• Material for this task:
*** Begin section ***

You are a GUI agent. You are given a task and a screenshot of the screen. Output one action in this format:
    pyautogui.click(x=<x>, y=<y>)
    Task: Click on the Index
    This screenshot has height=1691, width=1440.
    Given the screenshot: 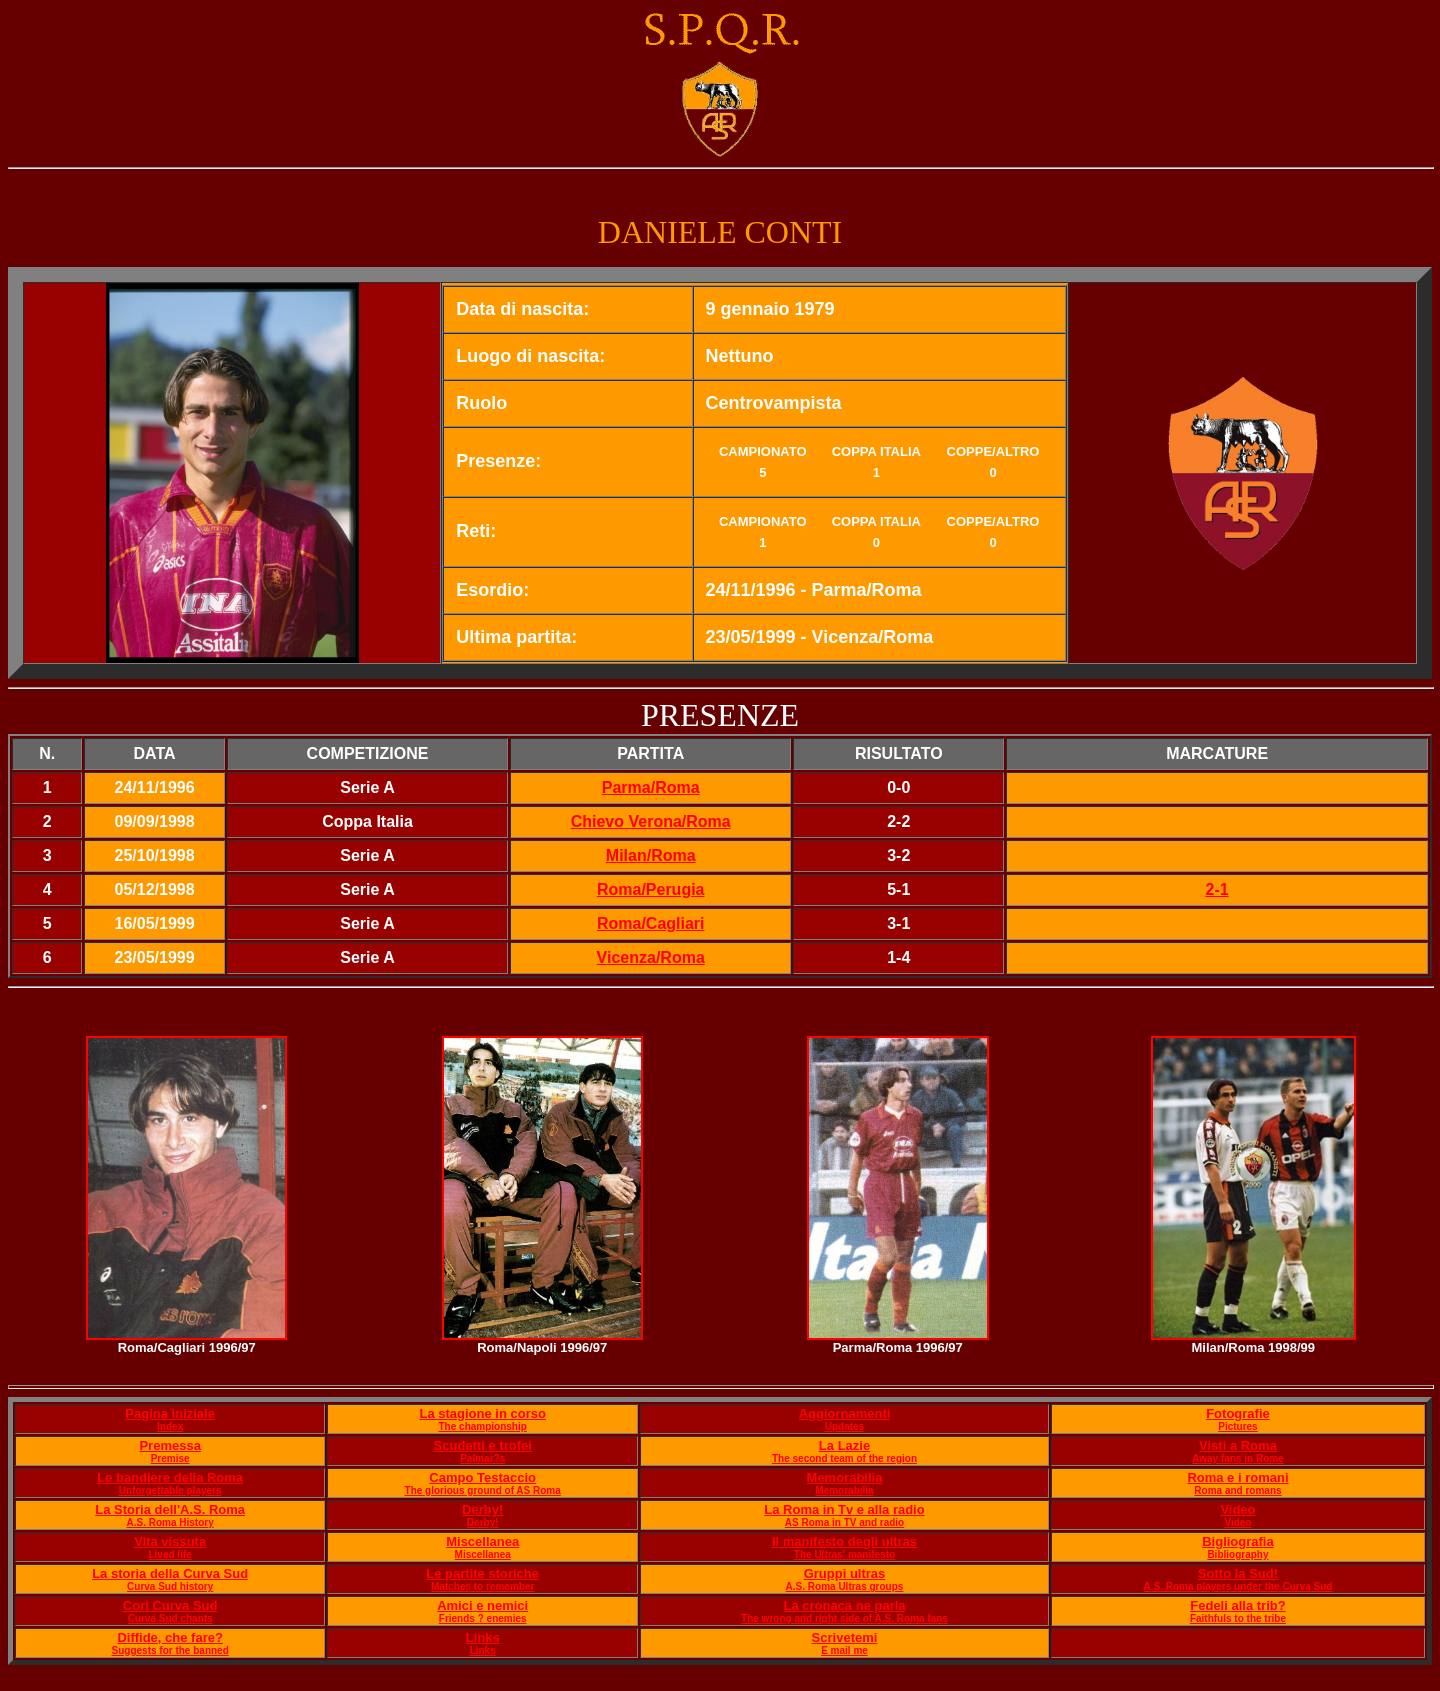 What is the action you would take?
    pyautogui.click(x=170, y=1426)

*** End section ***

• What is expected: Please output the exact lines of the records above, beginning with the first and stopping after the line that holds "This screenshot has", and nothing else.

• Your response:
You are a GUI agent. You are given a task and a screenshot of the screen. Output one action in this format:
    pyautogui.click(x=<x>, y=<y>)
    Task: Click on the Index
    This screenshot has height=1691, width=1440.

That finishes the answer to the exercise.